How Do You Teach Children Civic Responsibility?

An important part of being a good citizen is being civically involved. Parents can help positively impact our divisive world by encouraging children to become civically engaged. How do you teach children civic responsibility?  There are a lot of ways, and you can never start too young. As a child, I remember vividly the impacts of 9/11 on my community. Even as a 6-year-old, I felt a deep sense of sadness during the events, but also an increased feeling that I needed to help those around me. This experience instilled in me a desire to be civically engaged and to be aware of what’s going on in the community.

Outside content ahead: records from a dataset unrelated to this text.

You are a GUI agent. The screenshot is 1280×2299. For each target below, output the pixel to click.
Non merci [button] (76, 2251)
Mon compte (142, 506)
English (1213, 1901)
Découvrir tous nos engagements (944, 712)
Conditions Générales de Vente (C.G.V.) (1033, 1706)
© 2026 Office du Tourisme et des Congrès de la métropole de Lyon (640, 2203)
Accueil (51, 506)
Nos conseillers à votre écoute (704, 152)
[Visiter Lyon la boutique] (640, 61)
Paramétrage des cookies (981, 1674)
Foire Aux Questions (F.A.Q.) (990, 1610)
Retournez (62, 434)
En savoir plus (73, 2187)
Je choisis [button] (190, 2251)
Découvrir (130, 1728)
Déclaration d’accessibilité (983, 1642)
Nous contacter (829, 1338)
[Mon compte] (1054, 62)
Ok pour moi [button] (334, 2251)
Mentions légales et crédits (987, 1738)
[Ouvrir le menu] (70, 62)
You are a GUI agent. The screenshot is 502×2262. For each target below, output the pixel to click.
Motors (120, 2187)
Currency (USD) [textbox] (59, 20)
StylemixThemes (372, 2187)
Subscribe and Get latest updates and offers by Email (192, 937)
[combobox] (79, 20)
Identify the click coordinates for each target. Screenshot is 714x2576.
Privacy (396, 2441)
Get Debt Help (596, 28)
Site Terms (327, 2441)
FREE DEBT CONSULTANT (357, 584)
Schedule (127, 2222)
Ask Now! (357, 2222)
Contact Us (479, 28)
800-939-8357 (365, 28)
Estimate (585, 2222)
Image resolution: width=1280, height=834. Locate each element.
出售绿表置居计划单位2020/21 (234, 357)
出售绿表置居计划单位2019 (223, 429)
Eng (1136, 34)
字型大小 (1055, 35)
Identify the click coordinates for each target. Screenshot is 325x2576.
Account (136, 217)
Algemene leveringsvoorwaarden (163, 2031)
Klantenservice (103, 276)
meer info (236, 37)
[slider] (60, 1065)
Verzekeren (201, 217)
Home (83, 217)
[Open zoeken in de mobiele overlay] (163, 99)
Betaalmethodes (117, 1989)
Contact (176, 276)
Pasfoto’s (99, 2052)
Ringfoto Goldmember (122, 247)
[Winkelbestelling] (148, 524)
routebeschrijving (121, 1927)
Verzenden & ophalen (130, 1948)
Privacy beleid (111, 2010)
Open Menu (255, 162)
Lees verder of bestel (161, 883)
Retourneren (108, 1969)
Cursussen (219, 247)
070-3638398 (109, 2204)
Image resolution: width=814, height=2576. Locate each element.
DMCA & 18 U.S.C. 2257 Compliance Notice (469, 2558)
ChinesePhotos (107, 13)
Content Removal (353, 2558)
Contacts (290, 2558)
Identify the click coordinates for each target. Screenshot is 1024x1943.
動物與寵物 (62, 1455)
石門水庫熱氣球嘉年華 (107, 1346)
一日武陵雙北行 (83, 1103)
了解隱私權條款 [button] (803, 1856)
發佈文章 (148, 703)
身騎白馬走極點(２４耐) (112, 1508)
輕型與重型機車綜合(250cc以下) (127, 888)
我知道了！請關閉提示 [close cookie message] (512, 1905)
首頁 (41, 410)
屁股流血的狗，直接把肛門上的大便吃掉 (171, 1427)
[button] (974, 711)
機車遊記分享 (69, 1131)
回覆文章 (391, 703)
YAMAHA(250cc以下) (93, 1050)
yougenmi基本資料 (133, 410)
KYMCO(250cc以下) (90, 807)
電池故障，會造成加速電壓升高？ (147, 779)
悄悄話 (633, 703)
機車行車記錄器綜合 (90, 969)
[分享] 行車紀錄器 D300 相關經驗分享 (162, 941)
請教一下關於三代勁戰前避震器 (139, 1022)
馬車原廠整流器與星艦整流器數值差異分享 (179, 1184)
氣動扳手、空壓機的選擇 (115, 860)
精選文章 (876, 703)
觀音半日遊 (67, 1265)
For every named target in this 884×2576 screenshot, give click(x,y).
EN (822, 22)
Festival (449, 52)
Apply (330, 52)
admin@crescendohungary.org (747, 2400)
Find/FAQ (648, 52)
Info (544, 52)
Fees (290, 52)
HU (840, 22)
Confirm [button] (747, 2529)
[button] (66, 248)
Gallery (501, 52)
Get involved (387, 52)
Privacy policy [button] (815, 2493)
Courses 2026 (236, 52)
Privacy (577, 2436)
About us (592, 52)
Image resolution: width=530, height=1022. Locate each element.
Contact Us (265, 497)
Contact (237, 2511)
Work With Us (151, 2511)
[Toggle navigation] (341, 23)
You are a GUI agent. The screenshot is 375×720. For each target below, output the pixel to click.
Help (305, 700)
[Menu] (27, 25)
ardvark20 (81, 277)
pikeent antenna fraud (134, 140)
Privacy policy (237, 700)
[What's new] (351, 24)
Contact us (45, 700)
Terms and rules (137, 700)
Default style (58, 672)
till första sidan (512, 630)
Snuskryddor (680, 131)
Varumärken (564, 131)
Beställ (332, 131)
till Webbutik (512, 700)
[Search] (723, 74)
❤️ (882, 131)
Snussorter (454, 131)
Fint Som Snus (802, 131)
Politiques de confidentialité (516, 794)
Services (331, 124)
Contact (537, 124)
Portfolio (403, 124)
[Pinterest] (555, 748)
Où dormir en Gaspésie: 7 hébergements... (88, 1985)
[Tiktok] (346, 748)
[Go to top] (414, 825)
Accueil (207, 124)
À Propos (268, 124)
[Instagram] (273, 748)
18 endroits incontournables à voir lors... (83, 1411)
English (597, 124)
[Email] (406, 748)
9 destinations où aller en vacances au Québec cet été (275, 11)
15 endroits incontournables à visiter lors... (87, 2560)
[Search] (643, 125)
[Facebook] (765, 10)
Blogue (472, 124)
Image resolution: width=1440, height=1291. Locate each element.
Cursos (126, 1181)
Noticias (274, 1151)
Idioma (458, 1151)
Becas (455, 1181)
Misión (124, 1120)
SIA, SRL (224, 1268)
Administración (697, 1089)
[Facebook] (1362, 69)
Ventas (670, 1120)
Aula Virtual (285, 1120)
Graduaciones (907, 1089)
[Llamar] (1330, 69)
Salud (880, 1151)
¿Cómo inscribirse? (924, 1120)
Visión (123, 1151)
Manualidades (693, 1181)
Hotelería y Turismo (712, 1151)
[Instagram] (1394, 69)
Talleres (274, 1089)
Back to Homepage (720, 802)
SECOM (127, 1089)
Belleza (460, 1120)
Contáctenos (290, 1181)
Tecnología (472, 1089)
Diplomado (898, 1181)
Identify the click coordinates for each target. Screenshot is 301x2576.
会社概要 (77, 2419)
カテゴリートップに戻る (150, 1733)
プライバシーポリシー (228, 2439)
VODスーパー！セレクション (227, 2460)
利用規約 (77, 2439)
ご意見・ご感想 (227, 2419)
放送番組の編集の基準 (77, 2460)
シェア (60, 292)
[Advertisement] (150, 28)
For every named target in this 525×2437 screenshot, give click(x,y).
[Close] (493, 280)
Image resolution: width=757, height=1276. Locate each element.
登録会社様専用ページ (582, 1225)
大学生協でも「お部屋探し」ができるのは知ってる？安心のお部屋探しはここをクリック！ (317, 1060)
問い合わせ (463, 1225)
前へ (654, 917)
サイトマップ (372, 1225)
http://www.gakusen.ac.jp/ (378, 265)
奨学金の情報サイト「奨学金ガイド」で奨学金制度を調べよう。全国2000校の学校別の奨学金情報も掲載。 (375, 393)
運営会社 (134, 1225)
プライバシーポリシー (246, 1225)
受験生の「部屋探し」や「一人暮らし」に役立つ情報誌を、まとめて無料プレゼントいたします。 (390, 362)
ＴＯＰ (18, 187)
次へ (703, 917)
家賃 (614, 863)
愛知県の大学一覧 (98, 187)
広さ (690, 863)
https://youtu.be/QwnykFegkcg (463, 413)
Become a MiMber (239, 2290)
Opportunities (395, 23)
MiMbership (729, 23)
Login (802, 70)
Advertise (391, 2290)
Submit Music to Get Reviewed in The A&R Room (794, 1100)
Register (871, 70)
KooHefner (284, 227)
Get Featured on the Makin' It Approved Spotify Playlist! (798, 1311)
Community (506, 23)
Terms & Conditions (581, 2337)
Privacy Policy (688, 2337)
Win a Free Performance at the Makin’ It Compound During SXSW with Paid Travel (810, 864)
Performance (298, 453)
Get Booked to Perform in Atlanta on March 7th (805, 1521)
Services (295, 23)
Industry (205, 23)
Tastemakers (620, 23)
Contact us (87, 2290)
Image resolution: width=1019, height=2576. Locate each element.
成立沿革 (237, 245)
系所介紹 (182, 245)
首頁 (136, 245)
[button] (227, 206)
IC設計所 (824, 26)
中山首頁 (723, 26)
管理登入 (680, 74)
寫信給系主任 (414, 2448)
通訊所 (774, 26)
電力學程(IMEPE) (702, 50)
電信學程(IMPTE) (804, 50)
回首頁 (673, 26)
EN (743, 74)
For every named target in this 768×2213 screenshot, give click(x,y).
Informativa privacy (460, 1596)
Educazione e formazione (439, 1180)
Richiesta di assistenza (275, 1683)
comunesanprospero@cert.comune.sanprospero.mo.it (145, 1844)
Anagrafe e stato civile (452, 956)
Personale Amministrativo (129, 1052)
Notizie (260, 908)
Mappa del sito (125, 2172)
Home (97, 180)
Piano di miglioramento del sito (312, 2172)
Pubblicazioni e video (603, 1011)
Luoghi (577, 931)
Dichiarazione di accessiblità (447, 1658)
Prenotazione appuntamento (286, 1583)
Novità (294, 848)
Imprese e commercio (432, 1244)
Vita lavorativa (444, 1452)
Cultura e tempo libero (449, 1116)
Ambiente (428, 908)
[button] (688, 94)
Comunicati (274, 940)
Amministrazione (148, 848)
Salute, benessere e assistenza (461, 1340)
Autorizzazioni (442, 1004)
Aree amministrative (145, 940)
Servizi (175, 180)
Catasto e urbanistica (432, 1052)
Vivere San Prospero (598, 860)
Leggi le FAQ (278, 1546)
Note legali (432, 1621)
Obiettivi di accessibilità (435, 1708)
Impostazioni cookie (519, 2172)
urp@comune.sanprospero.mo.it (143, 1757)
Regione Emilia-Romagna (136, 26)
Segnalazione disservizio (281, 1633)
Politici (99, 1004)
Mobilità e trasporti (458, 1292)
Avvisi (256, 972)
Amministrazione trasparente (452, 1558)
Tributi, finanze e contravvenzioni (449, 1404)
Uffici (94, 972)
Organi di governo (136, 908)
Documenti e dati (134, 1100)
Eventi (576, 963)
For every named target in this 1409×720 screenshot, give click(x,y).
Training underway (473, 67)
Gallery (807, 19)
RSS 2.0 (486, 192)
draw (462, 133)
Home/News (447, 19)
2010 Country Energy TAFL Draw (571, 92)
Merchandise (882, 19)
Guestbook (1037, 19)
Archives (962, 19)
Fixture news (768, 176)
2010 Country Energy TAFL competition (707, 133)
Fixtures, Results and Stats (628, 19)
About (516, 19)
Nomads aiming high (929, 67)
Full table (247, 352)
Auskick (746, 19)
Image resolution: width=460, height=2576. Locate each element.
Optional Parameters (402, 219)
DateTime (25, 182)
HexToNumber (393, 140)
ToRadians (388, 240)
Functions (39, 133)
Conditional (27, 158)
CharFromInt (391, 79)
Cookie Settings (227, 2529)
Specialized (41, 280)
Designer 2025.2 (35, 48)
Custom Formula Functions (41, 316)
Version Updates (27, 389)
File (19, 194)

Kids are extremely sensitive to things going on in the world and often have a genuine desire to help those around them. When major world events do happen, talking through what happened with your kids can help them cope. Another way for kids to process world events is to encourage them to journal on the “My Diary” app on their Troomi phone. But keep in mind you don’t need a major national disaster to happen to instill a desire to be civically responsible in your children. 

Civic responsibilities for kids may not seem like a lot, but teaching your kids to participate in simple civic duties will help them to become more prepared and informed citizens. Learning about democracy and how our government was formed is a great way to help your kids understand the sacrifices that were made in order for us to enjoy our freedoms.

Here’s a list of civic activities that can help your child be civically engaged. 


Volunteering in your community is a great way to show your child the impact one person can make in a community. Community service ideas for middle schoolers could include holding a food drive for a local food pantry, cleaning up a park, helping at a local animal shelter, or helping at a local library. 

These simple activities can help students of all ages learn more about the importance of being civically involved. Volunteering is also a great way to teach kids humility. When children are able to internalize humility, they become better leaders and more compassionate citizens. 

Participate in Elections

Have you wondered which action is the best example of a civic duty? It’s the example you set! As a parent, your participation in civic duties and activities will show your kids why it’s an important thing. One example you can set is by being an informed and active participant in elections. 

Take your kids with you to vote, take them to campaign rallies, and talk to them about the issues on the ballot. Depending on your kids’ age, determine what ballot topics may be of interest to them. If someone is running for your local school board, talk to your child about how that person’s role could impact them. 

You can also encourage your children to participate in elections by running for office at their schools. This is a way for them to see firsthand what it’s like to be a leader and to experience the election process. 

Talk about World Events

Being an informed citizen is being a responsible citizen. Not all news stories may be appropriate for children but helping them stay informed to world events will help them be more prepared to be civically engaged. Even as a six-year-old, I needed my parents to help me understand what was happening during 9/11 and what I could do to help those around me. 
Always take the time to listen and talk through questions your children may have about world events. Your children’s teachers are a great resource to help talk through things happening in the world. When working with your child’s teacher, or teaching your child yourself, ask them if they have an answer to the question, “Is teaching a civic duty?” This is a great way to start conversations about civic responsibilities and to see how many jobs in the world can play a major role in helping a community.